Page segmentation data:
[Start of section]

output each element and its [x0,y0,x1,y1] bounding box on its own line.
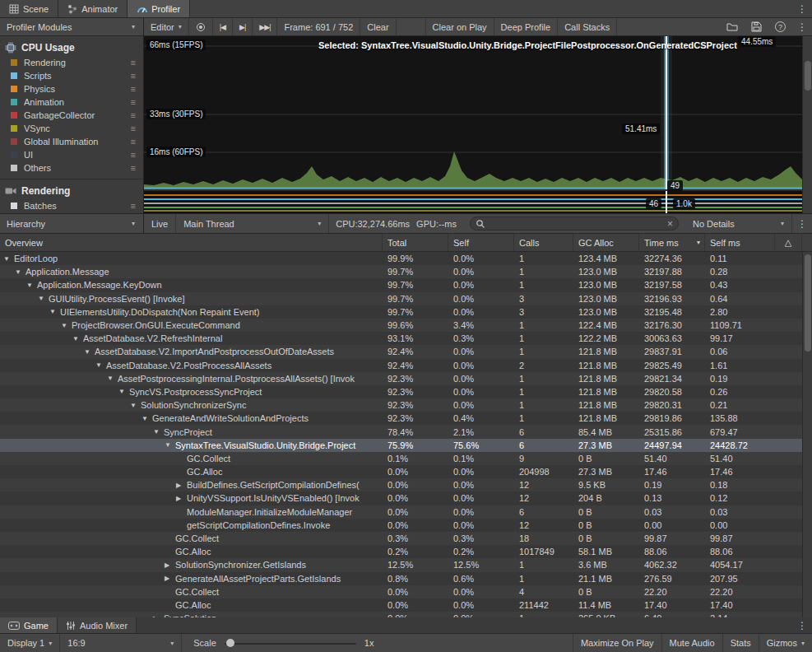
table-row[interactable]: ▼SolutionSynchronizerSync92.3%0.0%1121.8… [0,398,802,412]
table-row[interactable]: ▶SolutionSynchronizer.GetIslands12.5%12.… [0,558,802,571]
foldout-icon[interactable]: ▼ [142,415,152,422]
table-row[interactable]: ModuleManager.InitializeModuleManager0.0… [0,505,802,519]
next-frame-button[interactable]: ▶| [233,18,253,35]
drag-handle-icon[interactable]: ≡ [131,110,136,120]
foldout-icon[interactable]: ▼ [49,308,60,315]
table-row[interactable]: ▶SyncSolution0.0%0.0%1265.0 KB6.402.14 [0,612,802,617]
table-row[interactable]: GC.Collect0.0%0.0%40 B22.2022.20 [0,585,802,598]
chart-series-toggle[interactable]: Others≡ [0,161,143,175]
table-row[interactable]: GC.Alloc0.2%0.2%101784958.1 MB88.0688.06 [0,545,802,558]
foldout-icon[interactable]: ▼ [61,322,72,329]
scale-slider-knob[interactable] [226,639,234,647]
column-self[interactable]: Self [448,234,514,251]
table-scrollbar-thumb[interactable] [805,254,811,352]
table-row[interactable]: ▼AssetDatabase.V2.ImportAndPostprocessOu… [0,345,802,358]
foldout-icon[interactable]: ▶ [176,495,187,502]
chart-series-toggle[interactable]: GarbageCollector≡ [0,109,143,122]
tab-audio-mixer[interactable]: Audio Mixer [58,617,137,633]
chart-series-toggle[interactable]: Scripts≡ [0,69,143,82]
column-self-ms[interactable]: Self ms [705,234,775,251]
table-row[interactable]: GC.Alloc0.0%0.0%21144211.4 MB17.4017.40 [0,598,802,612]
tab-scene[interactable]: Scene [0,0,58,17]
stats-toggle[interactable]: Stats [722,634,759,652]
table-row[interactable]: ▼EditorLoop99.9%0.0%1123.4 MB32274.360.1… [0,252,802,265]
deep-profile-toggle[interactable]: Deep Profile [494,18,559,35]
column-gc-alloc[interactable]: GC Alloc [573,234,639,251]
rendering-module-header[interactable]: Rendering [0,183,143,199]
drag-handle-icon[interactable]: ≡ [131,84,136,94]
table-row[interactable]: GC.Collect0.1%0.1%90 B51.4051.40 [0,452,802,465]
record-button[interactable] [189,18,213,35]
prev-frame-button[interactable]: |◀ [213,18,233,35]
hierarchy-menu-icon[interactable]: ⋮ [792,218,812,230]
chart-series-toggle[interactable]: Animation≡ [0,95,143,109]
foldout-icon[interactable]: ▼ [165,441,175,449]
foldout-icon[interactable]: ▼ [26,282,37,289]
table-row[interactable]: ▼AssetDatabase.V2.RefreshInternal93.1%0.… [0,332,802,345]
table-row[interactable]: GC.Alloc0.0%0.0%20499827.3 MB17.4617.46 [0,465,802,478]
table-row[interactable]: ▼SyntaxTree.VisualStudio.Unity.Bridge.Pr… [0,439,802,452]
table-row[interactable]: ▼SyncVS.PostprocessSyncProject92.3%0.0%1… [0,385,802,398]
chart-series-toggle[interactable]: Physics≡ [0,82,143,95]
foldout-icon[interactable]: ▼ [84,348,95,356]
table-row[interactable]: getScriptCompilationDefines.Invoke0.0%0.… [0,519,802,532]
foldout-icon[interactable]: ▶ [176,482,187,489]
table-scrollbar[interactable] [802,252,812,617]
profiler-modules-dropdown[interactable]: Profiler Modules▾ [0,18,144,35]
cpu-module-header[interactable]: CPU Usage [0,40,143,56]
view-mode-dropdown[interactable]: Hierarchy▾ [0,214,144,233]
thread-dropdown[interactable]: Main Thread▾ [176,214,329,233]
drag-handle-icon[interactable]: ≡ [131,201,136,211]
chart-series-toggle[interactable]: Batches≡ [0,199,143,212]
foldout-icon[interactable]: ▼ [3,255,14,263]
table-row[interactable]: ▼SyncProject78.4%2.1%685.4 MB25315.86679… [0,425,802,438]
table-row[interactable]: ▼AssetDatabase.V2.PostProcessAllAssets92… [0,359,802,372]
column-calls[interactable]: Calls [514,234,573,251]
tab-game[interactable]: Game [0,617,58,633]
scale-slider[interactable] [225,634,356,652]
load-profile-button[interactable] [720,18,745,35]
drag-handle-icon[interactable]: ≡ [131,163,136,173]
tab-animator[interactable]: Animator [58,0,128,17]
column-warnings[interactable]: △ [775,234,802,251]
save-profile-button[interactable] [745,18,768,35]
table-row[interactable]: ▼ProjectBrowser.OnGUI.ExecuteCommand99.6… [0,319,802,332]
table-row[interactable]: ▼Application.Message99.7%0.0%1123.0 MB32… [0,265,802,278]
foldout-icon[interactable]: ▶ [153,615,164,617]
drag-handle-icon[interactable]: ≡ [131,97,136,107]
scale-slider-track[interactable] [225,643,356,645]
foldout-icon[interactable]: ▶ [165,561,175,569]
foldout-icon[interactable]: ▼ [130,402,141,409]
drag-handle-icon[interactable]: ≡ [131,137,136,147]
chart-series-toggle[interactable]: Rendering≡ [0,56,143,69]
drag-handle-icon[interactable]: ≡ [131,150,136,160]
foldout-icon[interactable]: ▶ [165,575,175,582]
table-row[interactable]: ▼GUIUtility.ProcessEvent() [Invoke]99.7%… [0,292,802,305]
clear-button[interactable]: Clear [360,18,396,35]
tab-strip-menu-icon[interactable]: ⋮ [792,0,812,17]
editor-target-dropdown[interactable]: Editor▾ [144,18,189,35]
chart-series-toggle[interactable]: UI≡ [0,148,143,161]
table-row[interactable]: ▶BuildDefines.GetScriptCompilationDefine… [0,478,802,491]
foldout-icon[interactable]: ▼ [95,361,106,369]
help-button[interactable]: ? [768,18,792,35]
table-row[interactable]: GC.Collect0.3%0.3%180 B99.8799.87 [0,532,802,545]
mute-audio-toggle[interactable]: Mute Audio [661,634,722,652]
current-frame-button[interactable]: ▶▶| [253,18,277,35]
tab-profiler[interactable]: Profiler [128,0,190,17]
gizmos-dropdown[interactable]: Gizmos▾ [759,634,812,652]
foldout-icon[interactable]: ▼ [153,428,164,435]
aspect-ratio-dropdown[interactable]: 16:9▾ [60,634,182,652]
foldout-icon[interactable]: ▼ [118,388,129,395]
chart-series-toggle[interactable]: VSync≡ [0,122,143,135]
foldout-icon[interactable]: ▼ [72,335,83,342]
foldout-icon[interactable]: ▼ [38,295,49,302]
search-field[interactable]: × [470,217,679,231]
maximize-on-play-toggle[interactable]: Maximize On Play [573,634,661,652]
chart-scrollbar[interactable] [802,36,812,213]
profiler-window-menu-icon[interactable]: ⋮ [792,18,812,35]
search-input[interactable] [489,219,664,229]
details-mode-dropdown[interactable]: No Details▾ [685,214,792,233]
table-row[interactable]: ▼UIElementsUtility.DoDispatch(Non Repain… [0,305,802,319]
drag-handle-icon[interactable]: ≡ [131,123,136,133]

[End of section]

→ **What is needed**
Each line of the records that holds the word "search" should be copied out.

→ **Exercise response**
search-field[interactable]: × [470,217,679,231]
search-input[interactable] [489,219,664,229]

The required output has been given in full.